Your answer must be an exact transcription of every record below, with the pictures omitted.

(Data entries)
-=-=-=-=-

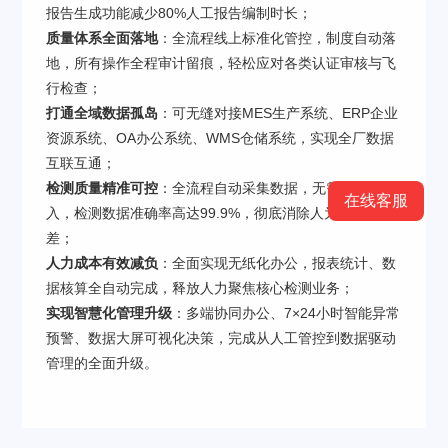
报告生成功能减少80%人工报告编制时长；
质量体系全面落地
：全流程线上标准化管控，制度自动落
地，所有操作全程审计留痕，轻松应对各类认证审核与飞
行检查；
打通全域数据孤岛
：可无缝对接MES生产系统、ERP企业
资源系统、OA办公系统、WMS仓储系统，实现全厂数据
互联互通；
检测质量精准可控
：全流程自动采集数据，无需人工录
在线客服
入，检测数据准确率高达99.9%，彻底消除人为操作误
差；
人力成本有效减负
：全面实现无纸化办公，报表统计、数
据核算全自动完成，释放人力聚焦核心检测业务；
实现智慧化管理升级
：多端协同办公、7×24小时智能异常
预警、数据大屏可视化决策，完成从人工管控到数据驱动
管理的全面升级。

-=-=-=-=-

ANSWER TO THE PROBLEM
报告生成功能减少80%人工报告编制时长；
质量体系全面落地
：全流程线上标准化管控，制度自动落
地，所有操作全程审计留痕，轻松应对各类认证审核与飞
行检查；
打通全域数据孤岛
：可无缝对接MES生产系统、ERP企业
资源系统、OA办公系统、WMS仓储系统，实现全厂数据
互联互通；
检测质量精准可控
：全流程自动采集数据，无需人工录
在线客服
入，检测数据准确率高达99.9%，彻底消除人为操作误
差；
人力成本有效减负
：全面实现无纸化办公，报表统计、数
据核算全自动完成，释放人力聚焦核心检测业务；
实现智慧化管理升级
：多端协同办公、7×24小时智能异常
预警、数据大屏可视化决策，完成从人工管控到数据驱动
管理的全面升级。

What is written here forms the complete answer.